As excellent company, Booth points to William Butler Yeats’s “The Fiddler of Dooney.” As Yeats writes, St. Peter will call the fiddler quickly through heaven’s gate: “And when the folk there spy me / They will all come up to me / With ‘Here is the fiddler of Dooney!’ / And dance like a wave of the sea.”
It’s not exactly modest to say that you’ll zoom right through heaven’s gate. But there’s such joy and delight in the poem, and such contagious exuberance, that readers feel that they are themselves dancing to Yeats’s fiddle.
4
(a) “The Supreme Court consists mostly of partisan hacks.”
(b) “Stephen Curry is not just the greatest basketball player in history. He is the greatest athlete - period.”
(c) “Liberalism is a mental disorder.”
(d) “No philosopher in the last 100 years can hold a candle to Christine Korsgaard.”
These are examples of hyperbole. We can find a lot of hyperbole on social media. Much of it involves politics; see (a) and (c).
(Just seen on x as I was writing this: “Modern Supreme Court doctrine is easy to understand: - if it helps Republicans, it’s legal. - if it hurts Republican [sic], it’s illegal.”)
(Illuminated by Booth: The not-wonderfulness of online comments that take form of, “Short version [of Jones]: [followed by some idiotic view that Jones does not hold].”) As in, “Short version of John Rawls: Traditions stink.”)
Hyberbolic statements are usually false.
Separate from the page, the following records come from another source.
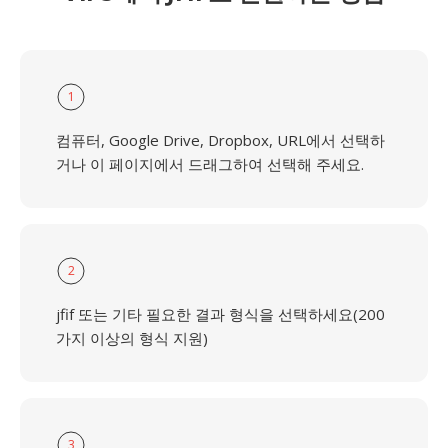
1
컴퓨터, Google Drive, Dropbox, URL에서 선택하
거나 이 페이지에서 드래그하여 선택해 주세요.
2
jfif 또는 기타 필요한 결과 형식을 선택하세요(200
가지 이상의 형식 지원)
3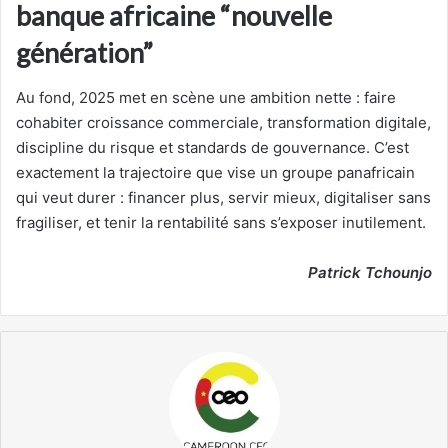
banque africaine “nouvelle
génération”
Au fond, 2025 met en scène une ambition nette : faire
cohabiter croissance commerciale, transformation digitale,
discipline du risque et standards de gouvernance. C’est
exactement la trajectoire que vise un groupe panafricain
qui veut durer : financer plus, servir mieux, digitaliser sans
fragiliser, et tenir la rentabilité sans s’exposer inutilement.
Patrick Tchounjo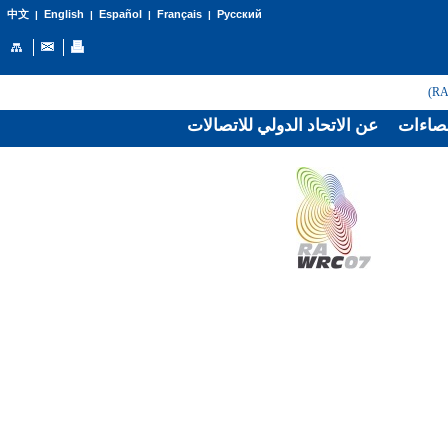
English
Español
Français
Русский
中文
|
|
|
|
صاءات
عن الاتحاد الدولي للاتصالات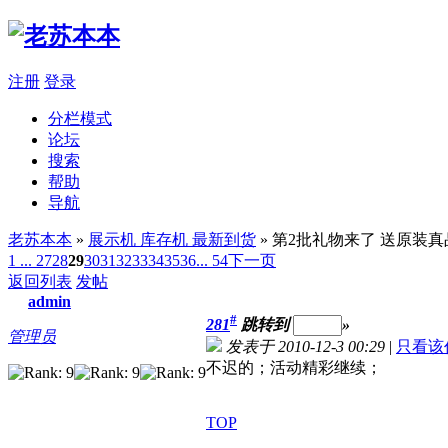
注册
登录
分栏模式
论坛
搜索
帮助
导航
老苏本本
»
展示机 库存机 最新到货
» 第2批礼物来了 送原装
1 ...
27
28
29
30
31
32
33
34
35
36
... 54
下一页
返回列表
发帖
admin
#
281
跳转到
»
管理员
发表于 2010-12-3 00:29
|
只看该
不迟的；活动精彩继续；
TOP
All of the statements above (a, b, c, and d) are false, in my view. But the context matters. For example, (a) and (c) might not be said or received as literal truths. They might be meant to illustrate something.
(Thus: “The Feast of Love by Charles Baxter? The greatest book ever written. As in, ever.”) (Note: This is a genuinely great book, but maybe not the greatest book ever written.)
5
There is negative hyperbole, as in (a) and (c), and there is positive hyperbole, as in (b) and (d). Negative hyperbole can be cruel. Positive hyberbole can be kind. Some people favor negative hyperbole and avoid positive hyperbole. (It’s good to stay away from them.) Some people are just hyperbolic. Some people favor positive hyperbole and avoid negative hyperbole. (I like those people.) Some people are just calibrated. They avoid hyberbole of all kinds.
Hyperbole comes from a certain kind of implied author, though what kind depends on the nature, extent, and direction of the hyperbole. Much of the time, the implied author of hyperbole is exuberant, confident, gleeful, and dogmatic.
With respect to negative hyperbole, this is good from Taylor Swift:
And I can see you years from now in a bar
Talking over a football game
With that same big, loud opinion
But nobody’s listening
Washed up and ranting about the same old bitter things
Drunk and grumblin’ on about how I can’t sing
6
Hyperbole can be energizing. It can be seductive. It can be joyful. It can be gleeful. It can make people feel bigger. It can lift the day. But it is also really noisy. It can make people a little bit hysterical, and a little bit crazy.
I prefer this, from Dalton: “The leveret changed before my eyes in other ways. . . . When its paws were tucked up underneath it, it still looked small — but when it stood up on its hind legs to lean against a window it was roughly fifteen inches long from the tip of its legs to its front feet, resting against the glass, lean and powerful.”



I feel that hyperbole is a kind of double rounding. Rounded once for one's own uncertainty in the assertion, and rounded twice for the agency of the listener to resist it.
This might also be a subtle kind of double counting, if and when we use our own uncertainty as the template to anticipate the listener's.